» **Exercise**: Only the lines from the one containing "Label: right lung lower lobe." through the last line of the material should be copied, exactly as written and without pictures.

» **Dataset entries**:
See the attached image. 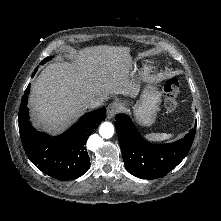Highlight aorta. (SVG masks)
<instances>
[{
  "mask_svg": "<svg viewBox=\"0 0 221 221\" xmlns=\"http://www.w3.org/2000/svg\"><path fill=\"white\" fill-rule=\"evenodd\" d=\"M99 134L105 139H109L114 134V126L110 122H104L100 125Z\"/></svg>",
  "mask_w": 221,
  "mask_h": 221,
  "instance_id": "762f6f07",
  "label": "aorta"
}]
</instances>
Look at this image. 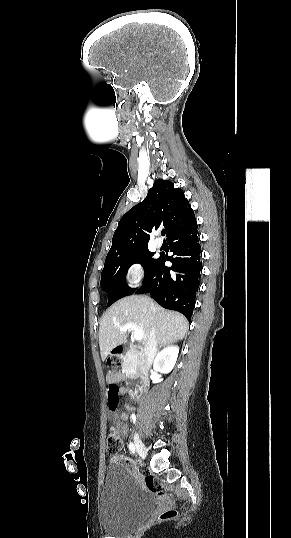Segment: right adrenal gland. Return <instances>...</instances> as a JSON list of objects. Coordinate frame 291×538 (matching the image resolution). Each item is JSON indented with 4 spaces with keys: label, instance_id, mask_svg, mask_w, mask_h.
Returning a JSON list of instances; mask_svg holds the SVG:
<instances>
[{
    "label": "right adrenal gland",
    "instance_id": "right-adrenal-gland-1",
    "mask_svg": "<svg viewBox=\"0 0 291 538\" xmlns=\"http://www.w3.org/2000/svg\"><path fill=\"white\" fill-rule=\"evenodd\" d=\"M162 346H163V345H160V346L158 347V350H159Z\"/></svg>",
    "mask_w": 291,
    "mask_h": 538
}]
</instances>
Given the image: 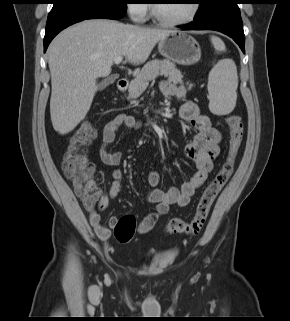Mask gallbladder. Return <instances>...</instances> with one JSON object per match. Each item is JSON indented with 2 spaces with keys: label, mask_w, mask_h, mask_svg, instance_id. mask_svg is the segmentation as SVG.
Wrapping results in <instances>:
<instances>
[{
  "label": "gallbladder",
  "mask_w": 290,
  "mask_h": 321,
  "mask_svg": "<svg viewBox=\"0 0 290 321\" xmlns=\"http://www.w3.org/2000/svg\"><path fill=\"white\" fill-rule=\"evenodd\" d=\"M111 79H106L104 81H102L100 84H99V90H103L105 89V87L108 85V83L110 82Z\"/></svg>",
  "instance_id": "obj_1"
}]
</instances>
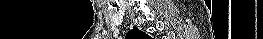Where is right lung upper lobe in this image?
I'll return each mask as SVG.
<instances>
[{"label": "right lung upper lobe", "instance_id": "cb5924a9", "mask_svg": "<svg viewBox=\"0 0 263 39\" xmlns=\"http://www.w3.org/2000/svg\"><path fill=\"white\" fill-rule=\"evenodd\" d=\"M127 35H129L130 39H149L150 38L146 33L140 31L137 28H133V30H131Z\"/></svg>", "mask_w": 263, "mask_h": 39}]
</instances>
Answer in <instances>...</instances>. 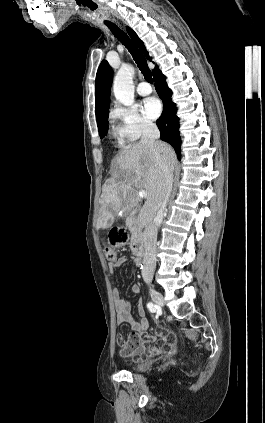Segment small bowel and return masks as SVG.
I'll list each match as a JSON object with an SVG mask.
<instances>
[{
	"label": "small bowel",
	"instance_id": "small-bowel-1",
	"mask_svg": "<svg viewBox=\"0 0 265 423\" xmlns=\"http://www.w3.org/2000/svg\"><path fill=\"white\" fill-rule=\"evenodd\" d=\"M131 262L125 257L117 258L109 263V270L113 272L116 268ZM136 266L141 263L133 260ZM131 291L139 295L140 287L138 284H133ZM113 302L116 311V323L121 325L128 323L131 327V334L125 338L118 336L117 342L121 347V355L125 357H133L136 362L142 361L144 358H150L157 355L169 356L177 347V336L174 332L165 330H157L154 333H148V321L145 318V310L141 301L137 303V318L131 315V304L123 299L118 290L113 291Z\"/></svg>",
	"mask_w": 265,
	"mask_h": 423
}]
</instances>
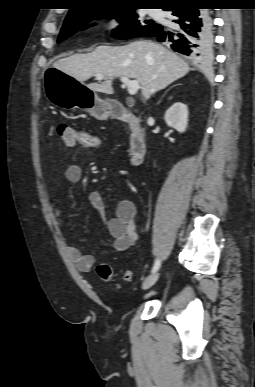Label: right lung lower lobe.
I'll return each mask as SVG.
<instances>
[{
    "label": "right lung lower lobe",
    "mask_w": 255,
    "mask_h": 387,
    "mask_svg": "<svg viewBox=\"0 0 255 387\" xmlns=\"http://www.w3.org/2000/svg\"><path fill=\"white\" fill-rule=\"evenodd\" d=\"M205 6L198 0L181 1L164 10L171 11L174 28L161 25L148 27L142 36L157 37L174 51L187 55L191 60L205 63L212 53V20Z\"/></svg>",
    "instance_id": "1"
}]
</instances>
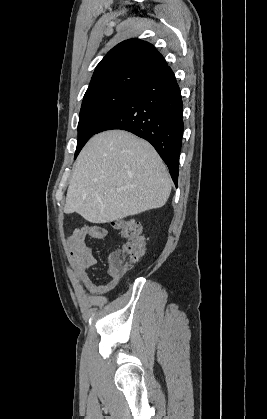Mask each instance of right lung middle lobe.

» **Solution to this exercise**:
Label: right lung lower lobe.
I'll return each mask as SVG.
<instances>
[{
    "label": "right lung lower lobe",
    "mask_w": 255,
    "mask_h": 387,
    "mask_svg": "<svg viewBox=\"0 0 255 387\" xmlns=\"http://www.w3.org/2000/svg\"><path fill=\"white\" fill-rule=\"evenodd\" d=\"M205 6L198 0L181 1L164 10L171 11L174 28L161 25L148 27L142 36L157 37L174 51L187 55L191 60L205 63L212 53V20Z\"/></svg>",
    "instance_id": "1"
}]
</instances>
Mask each instance of right lung middle lobe.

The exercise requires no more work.